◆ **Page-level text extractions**
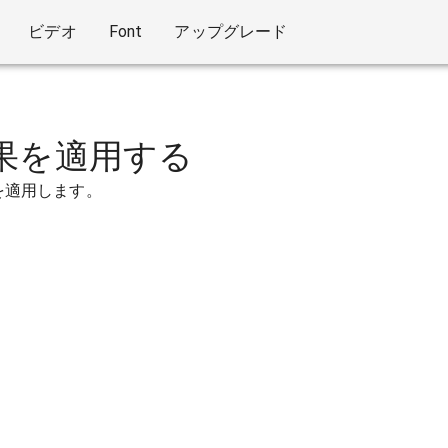
ビデオ
Font
アップグレード
果を適用する
を適用します。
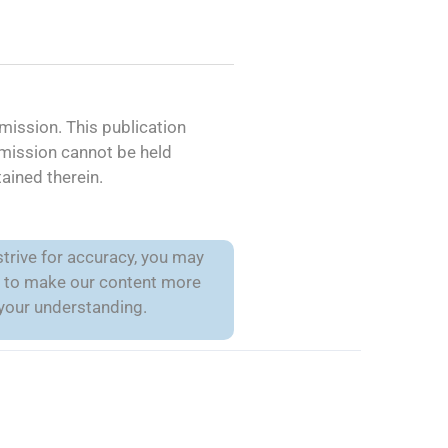
ission. This publication
mmission cannot be held
ained therein.
trive for accuracy, you may
is to make our content more
 your understanding.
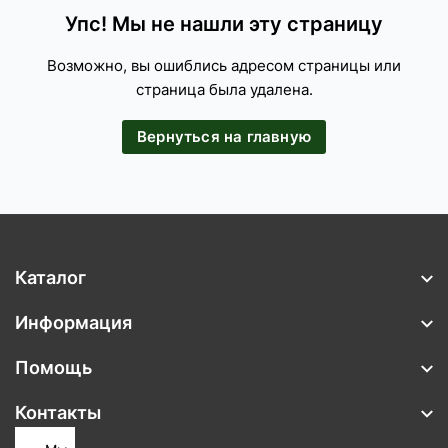
Упс! Мы не нашли эту страницу
Возможно, вы ошиблись адресом страницы или
страница была удалена.
Вернуться на главную
Каталог
Информация
Помощь
Контакты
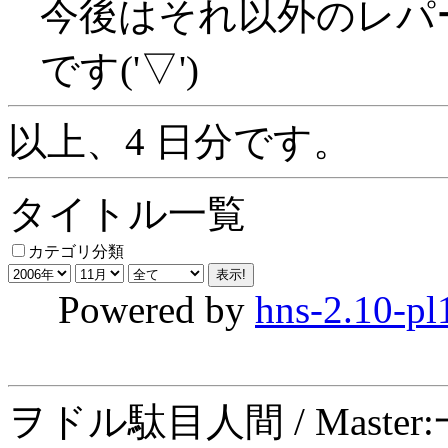
今後はそれ以外のレパ
です('▽')
以上、4 日分です。
タイトル一覧
カテゴリ分類
Powered by
hns-2.10-pl
ヲドル駄目人間 / Maste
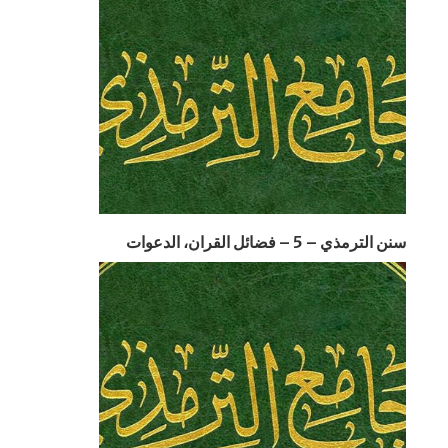
سنن الترمذي – 5 – فضائل القران، الدعوات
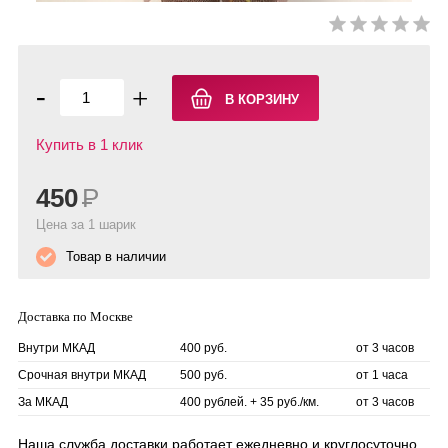
-
+
Купить в 1 клик
450
Р
Цена за 1 шарик
Товар в наличии
Доставка по Москве
Внутри МКАД
400 руб.
от 3 часов
Срочная внутри МКАД
500 руб.
от 1 часа
За МКАД
400 рублей. + 35 руб./км.
от 3 часов
Наша служба доставки работает ежедневно и круглосуточно.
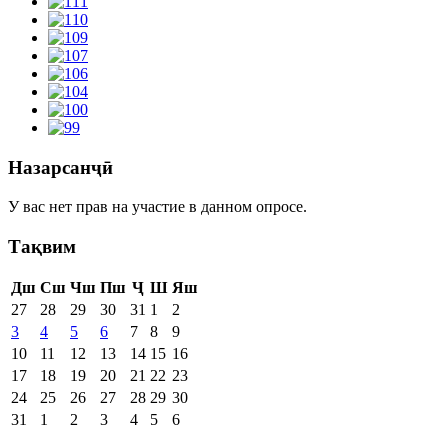
Назарсанҷӣ
У вас нет прав на участие в данном опросе.
Тақвим
Дш
Сш
Чш
Пш
Ҷ
Ш
Яш
27
28
29
30
31
1
2
3
4
5
6
7
8
9
10
11
12
13
14
15
16
17
18
19
20
21
22
23
24
25
26
27
28
29
30
31
1
2
3
4
5
6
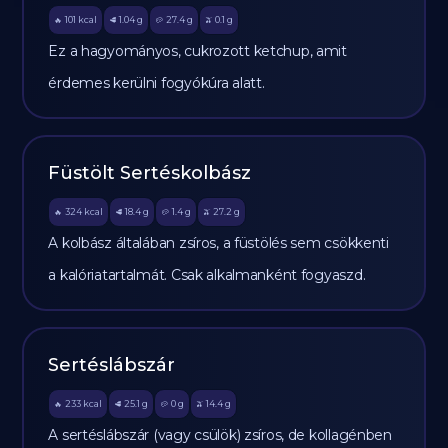
101
kcal
1.04
g
27.4
g
0.1
g
🔥
🥩
🥔
🫒
Ez a hagyományos, cukrozott ketchup, amit
érdemes kerülni fogyókúra alatt.
Füstölt Sertéskolbász
324
kcal
18.4
g
1.4
g
27.2
g
🔥
🥩
🥔
🫒
A kolbász általában zsíros, a füstölés sem csökkenti
a kalóriatartalmát. Csak alkalmanként fogyaszd.
Sertéslábszár
233
kcal
25.1
g
0
g
14.4
g
🔥
🥩
🥔
🫒
A sertéslábszár (vagy csülök) zsíros, de kollagénben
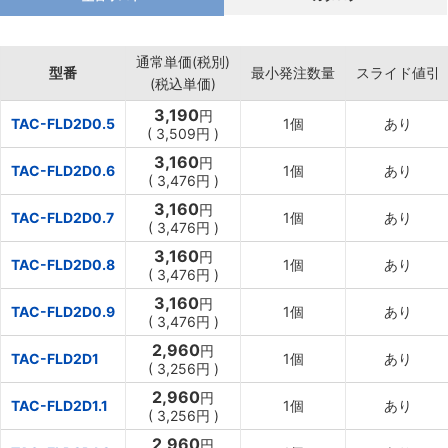
通常単価(税別)
型番
最小発注数量
スライド値引
(税込単価)
3,190
円
TAC-FLD2D0.5
1個
あり
(
3,509円
)
3,160
円
TAC-FLD2D0.6
1個
あり
(
3,476円
)
3,160
円
TAC-FLD2D0.7
1個
あり
(
3,476円
)
3,160
円
TAC-FLD2D0.8
1個
あり
(
3,476円
)
3,160
円
TAC-FLD2D0.9
1個
あり
(
3,476円
)
2,960
円
TAC-FLD2D1
1個
あり
(
3,256円
)
2,960
円
TAC-FLD2D1.1
1個
あり
(
3,256円
)
2,960
円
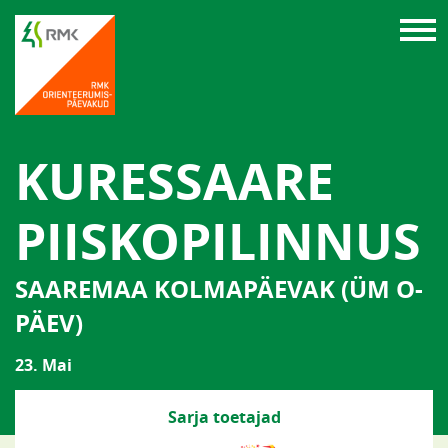
KURESSAARE
PIISKOPILINNUS
SAAREMAA KOLMAPÄEVAK (ÜM O-
PÄEV)
23. Mai
Sarja toetajad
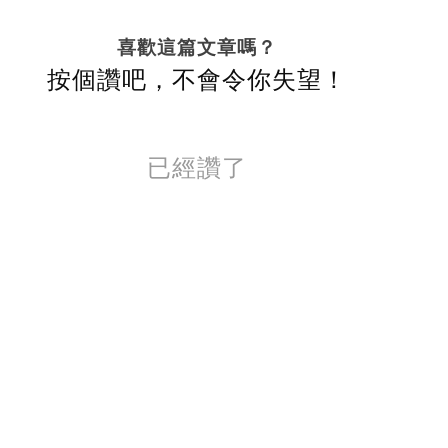
喜歡這篇文章嗎？
按個讚吧，不會令你失望！
已經讚了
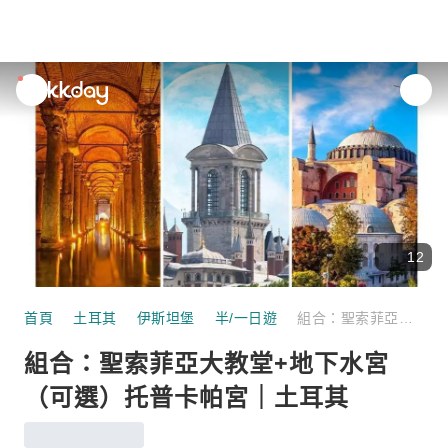
unread
notifications
12
首頁
土耳其
伊斯坦堡
半/一日遊
組合：聖索菲亞大教堂+地下水宮（可選）托普卡帕宮｜土耳其
組合：聖索菲亞大教堂+地下水宮
（可選）托普卡帕宮｜土耳其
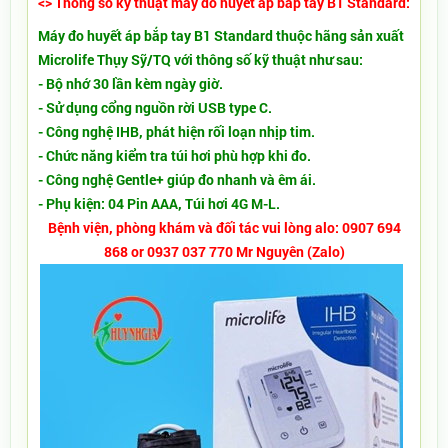
<> Thông số kỹ thuật máy đo huyết áp bắp tay B1 Standard:
Máy đo huyết áp bắp tay B1 Standard thuộc hãng sản xuất
Microlife Thụy Sỹ/TQ với thông số kỹ thuật như sau:
- Bộ nhớ 30 lần kèm ngày giờ.
- Sử dụng cổng nguồn rời USB type C.
- Công nghệ IHB, phát hiện rối loạn nhịp tim.
- Chức năng kiểm tra túi hơi phù hợp khi đo.
- Công nghệ Gentle+ giúp đo nhanh và êm ái.
- Phụ kiện: 04 Pin AAA, Túi hơi 4G M-L.
Bệnh viện, phòng khám và đối tác vui lòng alo: 0907 694
868 or 0937 037 770 Mr Nguyên (Zalo)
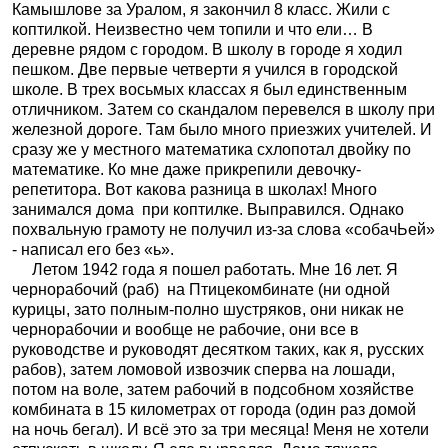
Камышлове за Уралом, я закончил 8 класс. Жили с
коптилкой. Неизвестно чем топили и что ели… В
деревне рядом с городом. В школу в городе я ходил
пешком. Две первые четверти я учился в городской
школе. В трех восьмых классах я был единственным
отличником. Затем со скандалом перевелся в школу при
железной дороге. Там было много приезжих учителей. И
сразу же у местного математика схлопотал двойку по
математике. Ко мне даже прикрепили девочку-
репетитора. Вот какова разница в школах! Много
занимался дома
при коптилке. Выправился. Однако
похвальную грамоту не получил из-за слова «собачЬей»
- написал его без «ь».
Летом 1942 года я пошел работать. Мне 16 лет. Я
чернорабочий (раб)
на Птицекомбинате (ни одной
курицы, зато полным-полно шустряков, они никак не
чернорабочии и вообще не рабочие, они все в
руководстве и руководят десятком таких, как я, русских
рабов), затем ломовой извозчик сперва на лошади,
потом на воле, затем рабочий в подсобном хозяйстве
комбината в 15 километрах от города (один раз домой
на ночь бегал). И всё это за три месяца! Меня не хотели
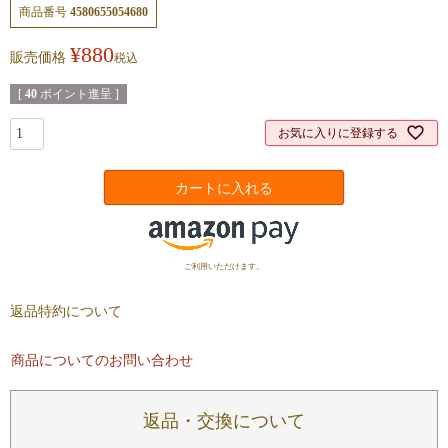
商品番号
4580655054680
¥
880
販売価格
税込
[
40
ポイント進呈 ]
お気に入りに登録する
カートに入れる
ご利用いただけます。
返品特約について
商品についてのお問い合わせ
返品・交換について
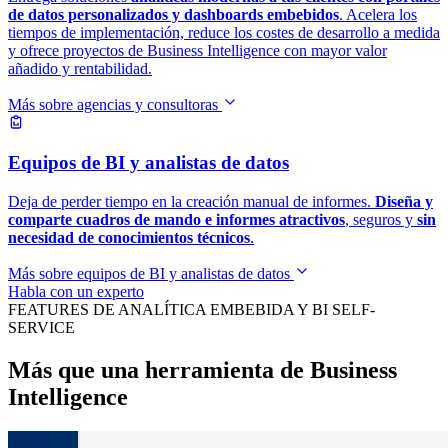
de datos personalizados y dashboards embebidos
. Acelera los
tiempos de implementación, reduce los costes de desarrollo a medida
y ofrece proyectos de Business Intelligence con mayor valor
añadido y rentabilidad.
Más sobre agencias y consultoras
Equipos de BI y analistas de datos
Deja de perder tiempo en la creación manual de informes.
Diseña y
comparte cuadros de mando e informes atractivos
, seguros y
sin
necesidad de conocimientos técnicos
.
Más sobre equipos de BI y analistas de datos
Habla con un experto
FEATURES DE ANALÍTICA EMBEBIDA Y BI SELF-
SERVICE
Más que una herramienta de Business
Intelligence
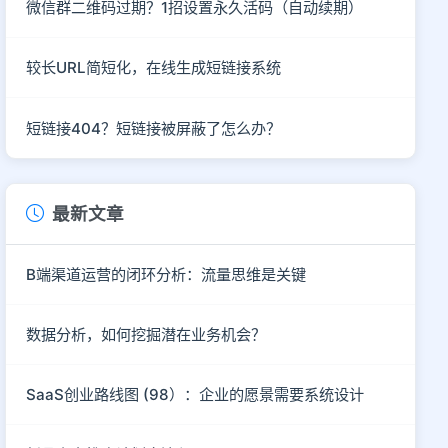
微信群二维码过期？1招设置永久活码（自动续期）
较长URL简短化，在线生成短链接系统
短链接404？短链接被屏蔽了怎么办？
最新文章
B端渠道运营的闭环分析：流量思维是关键
数据分析，如何挖掘潜在业务机会？
SaaS创业路线图 (98）：企业的愿景需要系统设计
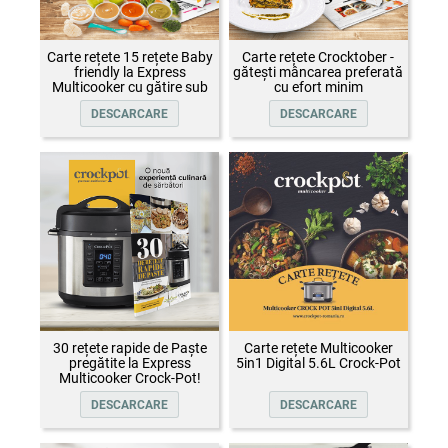
Carte rețete 15 rețete Baby
Carte rețete Crocktober -
friendly la Express
gătești mâncarea preferată
Multicooker cu gătire sub
cu efort minim
presiune Crock-Pot
DESCARCARE
DESCARCARE
30 rețete rapide de Paște
Carte rețete Multicooker
pregătite la Express
5in1 Digital 5.6L Crock-Pot
Multicooker Crock-Pot!
DESCARCARE
DESCARCARE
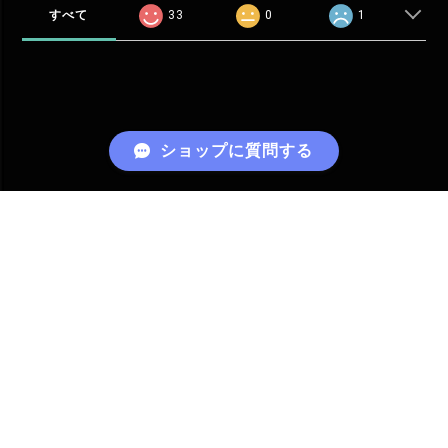
すべて
33
0
1
ショップに質問する
RELATED ITEMS
関連商品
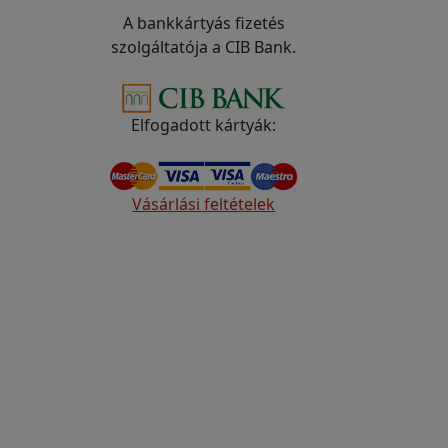
A bankkártyás fizetés
szolgáltatója a CIB Bank.
Elfogadott kártyák:
Vásárlási feltételek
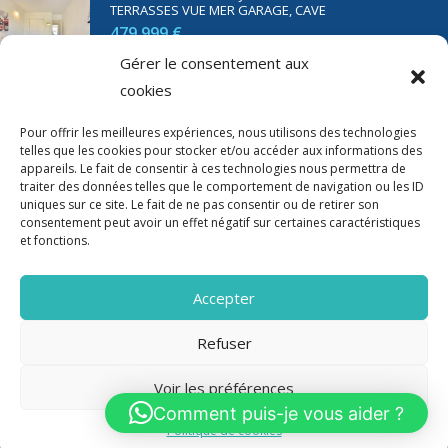
TERRASSES VUE MER GARAGE, CAVE
479 999 €
Gérer le consentement aux
cookies
SAINT RAPHAËL BORD DE MER T2 DE 45M2 VUE MER
TERRASSE PARKING
Pour offrir les meilleures expériences, nous utilisons des technologies
350 000 €
telles que les cookies pour stocker et/ou accéder aux informations des
appareils. Le fait de consentir à ces technologies nous permettra de
traiter des données telles que le comportement de navigation ou les ID
uniques sur ce site. Le fait de ne pas consentir ou de retirer son
consentement peut avoir un effet négatif sur certaines caractéristiques
et fonctions.
Accepter
Refuser
Voir les préférences
2020-2023 Riviera Immo - Tous Droits réservés -
Mentions Légales
Comment puis-je vous aider ?
Politique de cookies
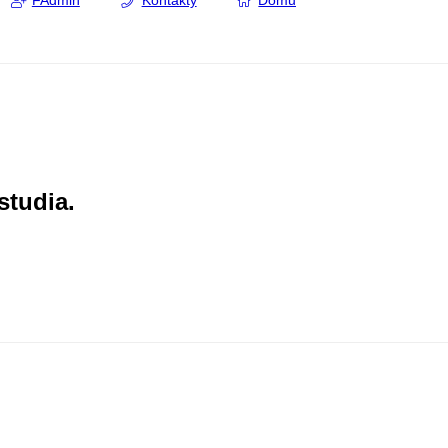
FAdmin
Kontakty
Domů
studia.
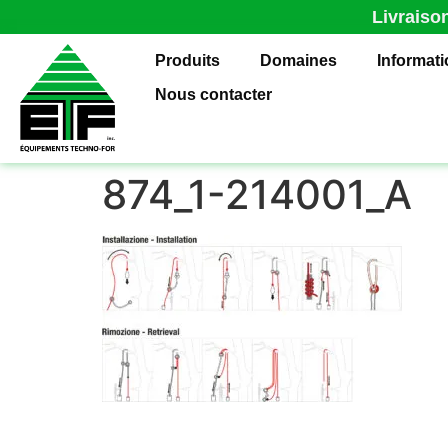
Livraiso
Produits
Domaines
Informat
Nous contacter
874_1-214001_A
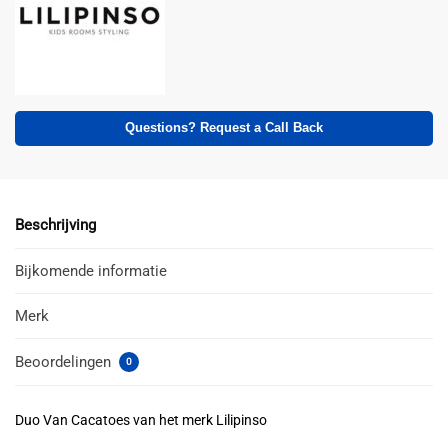
Questions? Request a Call Back
Beschrijving
Bijkomende informatie
Merk
Beoordelingen
0
Duo Van Cacatoes van het merk Lilipinso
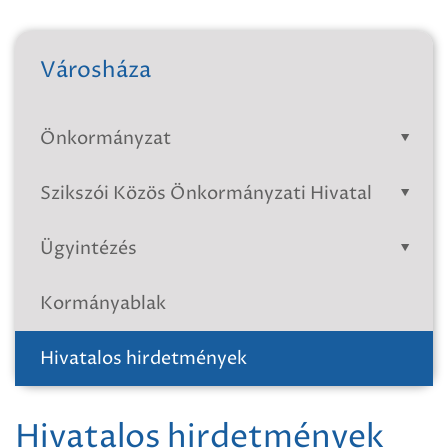
Városháza
Önkormányzat
Szikszói Közös Önkormányzati Hivatal
Ügyintézés
Kormányablak
Hivatalos hirdetmények
Hivatalos hirdetmények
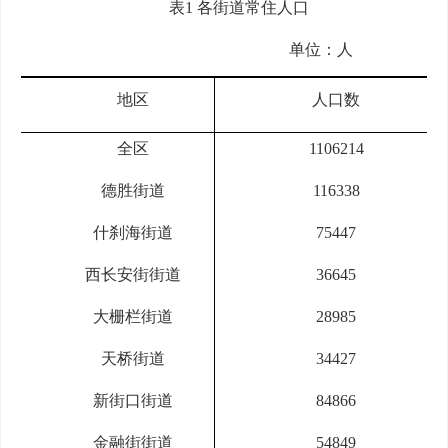
表1 各街道常住人口
单位：人
地区
人口数
全区
1106214
德胜街道
116338
什刹海街道
75447
西长安街街道
36645
大栅栏街道
28985
天桥街道
34427
新街口街道
84866
金融街街道
54849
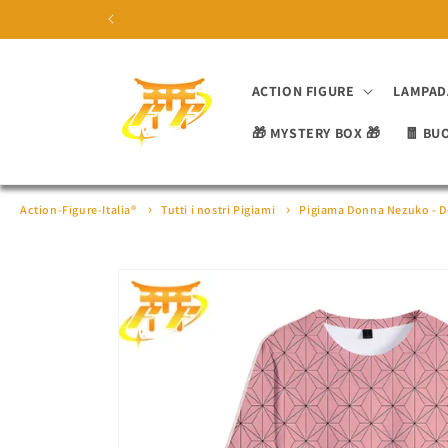
Vai
direttamente
ai contenuti
ACTION FIGURE
LAMPAD
🎁 MYSTERY BOX 🎁
🧧 BU
Action-Figure-Italia®
Tutti i nostri Pigiami
Pigiama Donna Nezuko - 
Passa alle
informazioni
sul prodotto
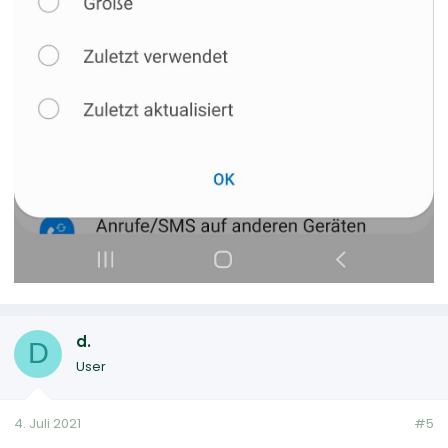
d.
D
User
4. Juli 2021
#5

◆ **Exercise goal**
From the records above, return each line that has the string "Express".

◆ **Answer section**
friendly la Express
pregătite la Express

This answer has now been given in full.